(Records from a data collection)

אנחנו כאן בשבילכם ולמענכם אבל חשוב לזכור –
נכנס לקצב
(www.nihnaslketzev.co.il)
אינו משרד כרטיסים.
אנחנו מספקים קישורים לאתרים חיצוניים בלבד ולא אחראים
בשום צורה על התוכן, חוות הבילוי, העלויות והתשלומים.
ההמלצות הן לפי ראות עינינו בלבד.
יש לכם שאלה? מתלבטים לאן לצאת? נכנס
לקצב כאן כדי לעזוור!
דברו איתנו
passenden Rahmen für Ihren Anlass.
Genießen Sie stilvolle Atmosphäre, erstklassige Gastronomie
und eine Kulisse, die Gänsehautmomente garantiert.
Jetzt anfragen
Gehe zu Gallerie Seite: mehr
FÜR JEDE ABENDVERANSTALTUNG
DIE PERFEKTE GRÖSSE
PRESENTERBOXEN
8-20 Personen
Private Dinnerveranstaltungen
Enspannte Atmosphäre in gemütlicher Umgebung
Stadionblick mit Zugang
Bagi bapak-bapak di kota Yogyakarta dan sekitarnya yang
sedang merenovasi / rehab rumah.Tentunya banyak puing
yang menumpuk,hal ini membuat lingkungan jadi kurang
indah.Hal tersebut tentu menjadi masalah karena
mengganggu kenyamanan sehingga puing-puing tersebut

--

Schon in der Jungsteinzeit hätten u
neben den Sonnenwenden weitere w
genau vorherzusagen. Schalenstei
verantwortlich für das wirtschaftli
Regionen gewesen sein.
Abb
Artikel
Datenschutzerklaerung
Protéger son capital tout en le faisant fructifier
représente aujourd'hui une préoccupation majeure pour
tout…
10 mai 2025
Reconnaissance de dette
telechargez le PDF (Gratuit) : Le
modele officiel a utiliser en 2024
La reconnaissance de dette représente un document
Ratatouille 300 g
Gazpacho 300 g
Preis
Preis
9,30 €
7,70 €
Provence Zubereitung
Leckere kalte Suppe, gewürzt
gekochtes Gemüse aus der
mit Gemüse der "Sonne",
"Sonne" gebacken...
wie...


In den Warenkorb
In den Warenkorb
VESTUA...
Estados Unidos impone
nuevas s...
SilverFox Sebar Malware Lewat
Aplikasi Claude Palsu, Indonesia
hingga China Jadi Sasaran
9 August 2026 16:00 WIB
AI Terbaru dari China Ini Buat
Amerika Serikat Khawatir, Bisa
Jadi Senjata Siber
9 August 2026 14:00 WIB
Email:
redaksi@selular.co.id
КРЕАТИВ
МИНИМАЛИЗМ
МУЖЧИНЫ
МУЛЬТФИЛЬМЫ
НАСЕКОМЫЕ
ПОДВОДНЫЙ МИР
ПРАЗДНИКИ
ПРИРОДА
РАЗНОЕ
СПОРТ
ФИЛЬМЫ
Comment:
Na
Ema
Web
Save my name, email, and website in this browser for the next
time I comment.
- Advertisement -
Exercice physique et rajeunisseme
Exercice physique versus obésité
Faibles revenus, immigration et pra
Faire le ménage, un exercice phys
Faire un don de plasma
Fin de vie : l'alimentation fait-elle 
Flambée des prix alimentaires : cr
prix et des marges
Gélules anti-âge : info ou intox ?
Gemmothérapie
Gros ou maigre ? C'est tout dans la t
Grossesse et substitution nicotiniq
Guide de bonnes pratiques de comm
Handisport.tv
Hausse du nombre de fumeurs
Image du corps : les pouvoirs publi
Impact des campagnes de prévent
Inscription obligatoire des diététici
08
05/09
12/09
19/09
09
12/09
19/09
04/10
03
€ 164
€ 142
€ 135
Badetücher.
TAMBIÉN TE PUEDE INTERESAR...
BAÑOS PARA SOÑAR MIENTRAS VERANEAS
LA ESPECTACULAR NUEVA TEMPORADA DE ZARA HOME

**BRIEF**:
Every line above from the line with "passenden Rahmen für Ihren Anlass." to the line with "Stadionblick mit Zugang", both included, must be reproduced exactly, and no other line may appear.

**RESULT FOR THIS EXERCISE**:
passenden Rahmen für Ihren Anlass.
Genießen Sie stilvolle Atmosphäre, erstklassige Gastronomie
und eine Kulisse, die Gänsehautmomente garantiert.
Jetzt anfragen
Gehe zu Gallerie Seite: mehr
FÜR JEDE ABENDVERANSTALTUNG
DIE PERFEKTE GRÖSSE
PRESENTERBOXEN
8-20 Personen
Private Dinnerveranstaltungen
Enspannte Atmosphäre in gemütlicher Umgebung
Stadionblick mit Zugang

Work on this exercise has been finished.